After nearly three decades of teaching, mentoring and helping build stronger writers through SUNY Oswego, Brad Korbesmeyer recently retired from the English and creative writing faculty -- with an honor that will carry on his legacy.

“Brad spent 30 years building one of the best playwriting tracks for undergraduates in the country,” said Leigh Wilson, Distinguished Service Professor and chair of English and creative writing. This spring semester, the department announced the annual Brad Korbesmeyer Award for Playwriting will honor an Oswego student who excels in this genre.

I have been blessed with a great number of students who truly attend class -- pay attention to what we members of the class think and have to share,” Korbesmeyer said. “Their wanting to be part of a community I'm leading for 55 minutes is heartwarming and gratifying. I've also been blessed with students who want to keep me in their lives beyond the classroom and graduation.”  

The announcement came during the creative writing program’s 50th annual creative writing contest, held via Zoom with award readings by students during the spring semester. Student winners read excerpts from their work with introductions from creative writing faculty. The audience included current students, their parents, alumni and accepted high school students into Oswego's creative writing program.  

The ceremony featured a special tribute as 20 alumni who took Korbesmeyer's playwriting course offered two-minute videos thanking Korbesmeyer, which he described as “overwhelming,” with the renaming of the award something he “will always cherish.”

Teacher and writer

Korbesmeyer, who joined the Oswego faculty in 1991 and earned the Chancellor’s Award for Excellence in Teaching in 2003, has taught playwriting, screenwriting and technical writing while remaining a generous and accessible mentor for decades. 

His playwriting work has won numerous awards and recognition. Korbesmeyer's one-act comedy “Incident at San Bajo” won the Heideman Award from Actors Theatre of Louisville, and had over 80 productions (including as an opera) in the U.S. and Canada. 

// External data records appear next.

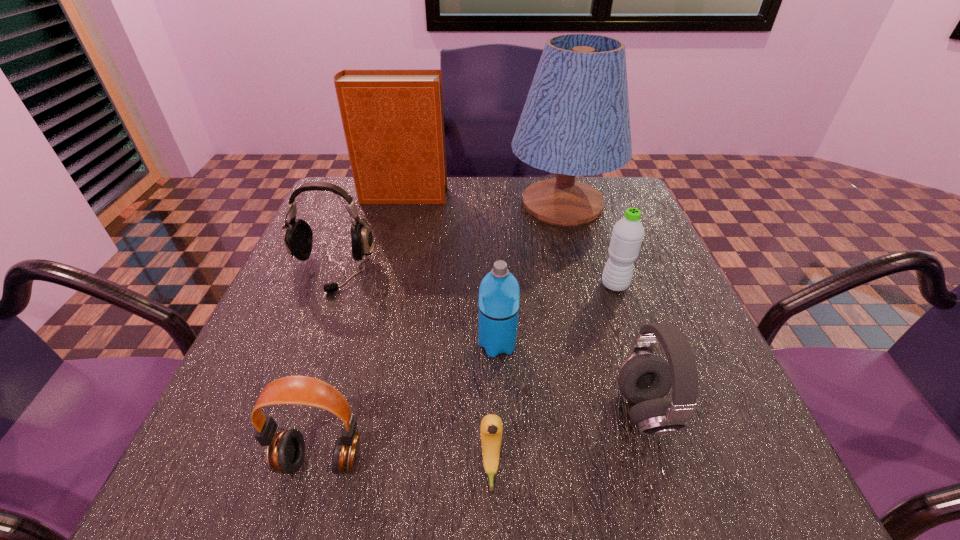 You are a GUI agent. You are given a task and a screenshot of the screen. Output one action in this format:
    pyautogui.click(x=<x>, y=<y>)
    Task: Click on the closest headset to the seventh shortest object
    The height and width of the screenshot is (540, 960).
    Given the screenshot: What is the action you would take?
    pyautogui.click(x=297, y=234)

Image resolution: width=960 pixels, height=540 pixels. Identify the location of headset identified as the third closest to the hardback book. (285, 450).

Find the location of a particular element. vacant space that satisfies the following two spatial constraints: 1. on the open cover of the hardback book; 2. on the right side of the water bottle is located at coordinates (380, 285).

The image size is (960, 540). I want to click on blank space that satisfies the following two spatial constraints: 1. with the microphone on the side of the farthest headset; 2. on the right side of the water bottle, so click(x=325, y=285). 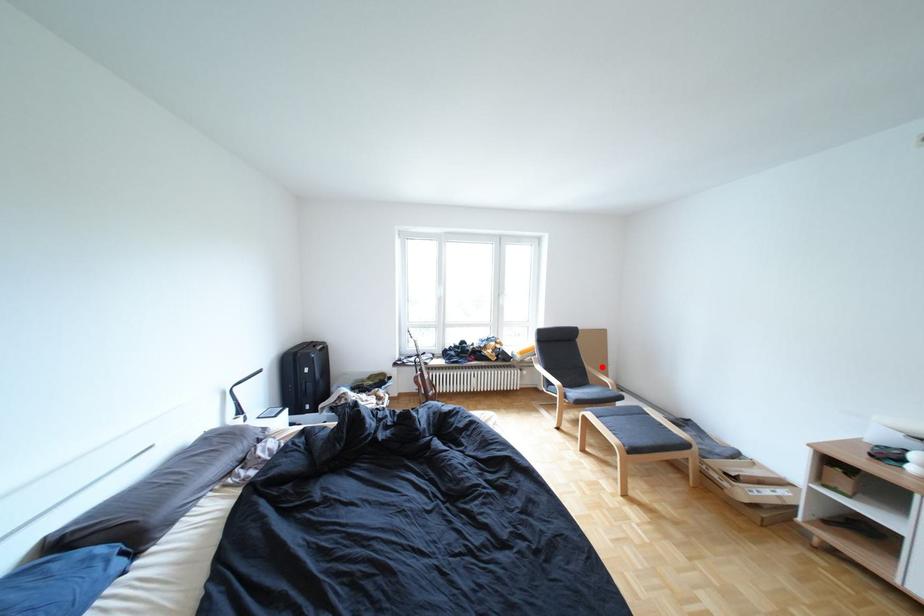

Korbesmeyer's theatrical credits include award-winning play “Open Window,” “Spirits,” “Piaf in Vienna” and a puppet theatre adaptation of “A Connecticut Yankee in King Arthur's Court,” as well as the screenplay “Peace and Quiet.” His play “Twain's Last Chapter” received its inaugural reading at the Mark Twain House and Museum in Hartford in 2012, part of Twain's 177th birthday celebration.

During his time at Oswego, Korbesmeyer has also served as interim dean of graduate studies and associate dean for the College of Liberal Arts and Sciences.

Korbesmeyer earned a bachelor of journalism from the University of Missouri -- which is honoring him with a piece in its magazine -- and a master of fine arts in playwriting from Carnegie Mellon University.

As he and his wife Teresa prepare to move to Minnesota to be closer to family, Korbesmeyer will miss so many moments of connection and discovery, as well as the people of the campus community, with such memories as: “Searching for familiar faces after the graduation ceremony and striding off toward my car with my gown blowing in the breeze, letting an avalanche of the year's memories spill over me,” he said. “The rhythms of the school year will certainly be missed.”